But What About the Highways-Transit Split?

As transit fans and policy wonks digest the details of House Transportation and Infrastructure Committee Chairman Jim Oberstar’s (D-MN) new proposal, one question is coming to mind: Does it change the typical 80-20 split in the percentage of funding that goes to highways versus transit?

The short answer is, not really. While road programs got a hair less than 80 percent of highway trust fund money under the 2005 transportation bill, they will get about 75 percent of trust fund money under Oberstar’s plan, according to an analysis by the subscription-only Transportation Weekly newsletter.

Transit programs, by contrast, got 18.3 percent of total funding under the 2005 bill and would receive 22.2 percent under Oberstar’s proposal, Transportation Weekly found.

But the long answer is that this marginal improvement amounts to real progress. Among Oberstar’s four consolidated categories of highway funding, only one focuses on building new capacity — and that pot of money also gives states the flexibility to spend on new transit rather than new roads.

The other three highway funding categories Oberstar proposes would focus on repair of existing roads and bridges, air quality and public health improvement, and safety improvements. In addition, the House chairman also would create a dedicated program for metropolitan areas’ concerns and reform the New Starts program to ensure a more comprehensive cost-benefit analysis of new transit proposals.

On Capitol Hill, lawmakers and advocates are constantly confronting the tension between what’s ideal and what’s realistically possible.

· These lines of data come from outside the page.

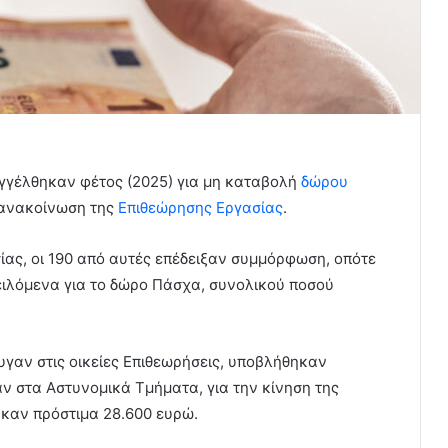
ταγγέλθηκαν φέτος (2025) για μη καταβολή
δώρου
 ανακοίνωση της
Επιθεώρησης Εργασίας
.
ας, οι 190 από αυτές επέδειξαν συμμόρφωση, οπότε
ιλόμενα για το δώρο Πάσχα, συνολικού ποσού
γαν στις οικείες Επιθεωρήσεις, υποβλήθηκαν
αν στα Αστυνομικά Τμήματα, για την κίνηση της
ηκαν πρόστιμα 28.600 ευρώ.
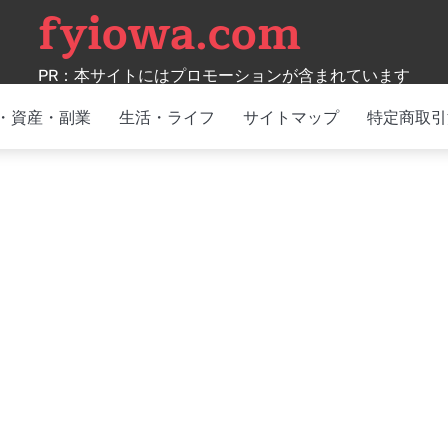
fyiowa.com
PR：本サイトにはプロモーションが含まれています
・資産・副業
生活・ライフ
サイトマップ
特定商取引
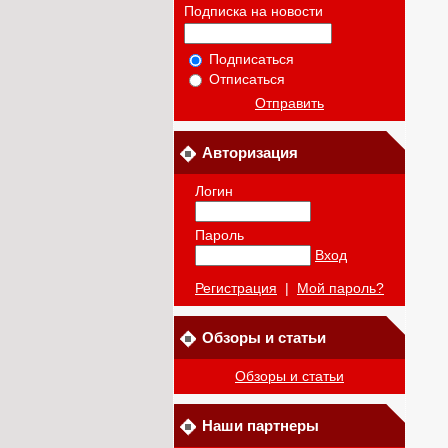
Подписка на новости
Подписаться
Отписаться
Отправить
Авторизация
Логин
Пароль
Вход
Регистрация
|
Мой пароль?
Обзоры и статьи
Обзоры и статьи
Наши партнеры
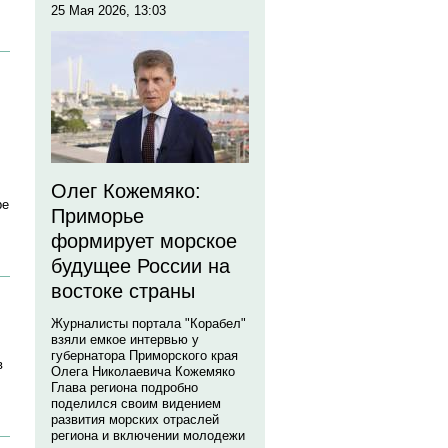
25 Мая 2026, 13:03
Олег Кожемяко:
ре
Приморье
формирует морское
будущее России на
востоке страны
Журналисты портала "Корабел"
взяли емкое интервью у
губернатора Приморского края
в
Олега Николаевича Кожемяко
Глава региона подробно
поделился своим видением
развития морских отраслей
региона и включении молодежи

The question for some transit boosters may be whether to support Transportation Secretary Ray LaHood’s push for an 18-month extension of existing law, welcoming the chance for more time to promote their priorities, or whether to align with Oberstar’s plan and try to challenge the administration.

  • Alek F

    Transportation / Highway needs at least 50/50 funding – to make transit investment worthwhile.
    Ideally, I wish the feds would devote more funding to mass transit than to Hwy!
    Imagine, how things would be if we would get 80% for Public Transportation, and no more than 20% for Highways.
    This is where American cities could develop a world-class Public Transportation! It would be something we could all be able to rely on, and be proud of! (for the first time!)
    It’s time to catch-up to the rest of the world!

  • Kenney

    What really needs to happen is not a particular percentage split between highways and transit, but a United Transportation Trust Fund (UTTF). Transportation 4 America proposed this. Basically, all transportation fees (gas taxes, etc.) go into this one pot of money, thereby making expenditures more mode-neutral. In their words:

    “[The UTTF will] consolidate federal revenues received on all surface transportation modes. Expenditures from the UTTF should be prioritized to keep the present surface transportation system and public transportation service in a state of good repair and improve their interconnectivity”

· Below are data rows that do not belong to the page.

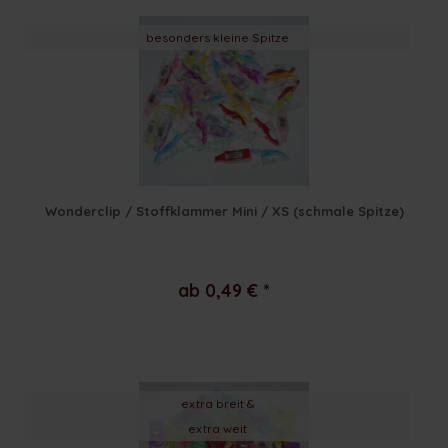
besonders kleine Spitze
Wonderclip / Stoffklammer Mini / XS (schmale Spitze)
ab 0,49 € *
extra breit &
extra weit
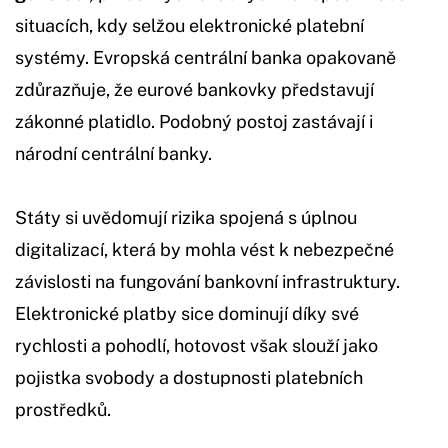
situacích, kdy selžou elektronické platební
systémy. Evropská centrální banka opakovaně
zdůrazňuje, že eurové bankovky představují
zákonné platidlo. Podobný postoj zastávají i
národní centrální banky.
Státy si uvědomují rizika spojená s úplnou
digitalizací, která by mohla vést k nebezpečné
závislosti na fungování bankovní infrastruktury.
Elektronické platby sice dominují díky své
rychlosti a pohodlí, hotovost však slouží jako
pojistka svobody a dostupnosti platebních
prostředků.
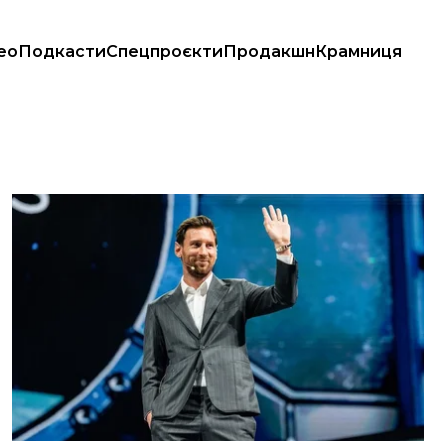
ео
Подкасти
Спецпроєкти
Продакшн
Крамниця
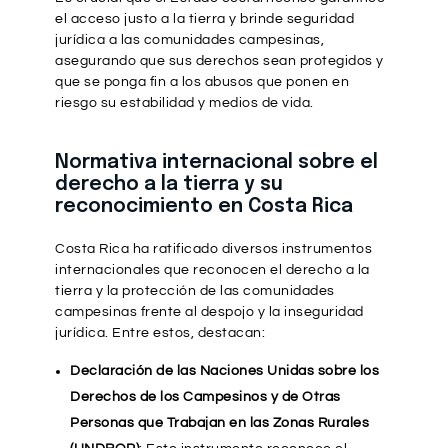
el acceso justo a la tierra y brinde seguridad
jurídica a las comunidades campesinas,
asegurando que sus derechos sean protegidos y
que se ponga fin a los abusos que ponen en
riesgo su estabilidad y medios de vida.
Normativa internacional sobre el
derecho a la tierra y su
reconocimiento en Costa Rica
Costa Rica ha ratificado diversos instrumentos
internacionales que reconocen el derecho a la
tierra y la protección de las comunidades
campesinas frente al despojo y la inseguridad
jurídica. Entre estos, destacan:
Declaración de las Naciones Unidas sobre los
Derechos de los Campesinos y de Otras
Personas que Trabajan en las Zonas Rurales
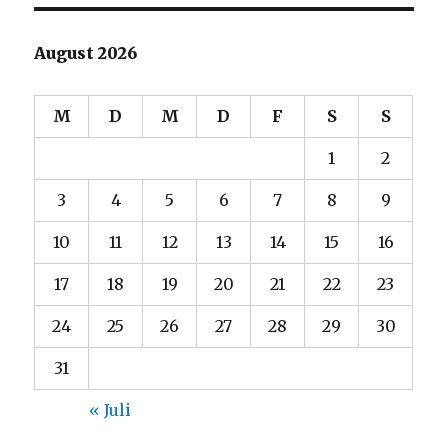
August 2026
M
D
M
D
F
S
S
1
2
3
4
5
6
7
8
9
10
11
12
13
14
15
16
17
18
19
20
21
22
23
24
25
26
27
28
29
30
31
« Juli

    This last sentence is crucial, since if you read between the lines, it basically implies less money for highways. The highway system is already built out…it has been for quite some time, and that’s no secret. What highways need now is maintenance, not expansions and extensions (which is where we’re burning way too much highway money).

    If you come up with a particular percentage split for highways/transit, it’s just too arbitrary. Even at 50/50, what’s to say that highways even need 50 percent of the money? If the money is pooled together instead of siloed, it encourages more thoughtful use of the money, which by implication (at least one would hope) means less money for highways, perhaps even less than 50%.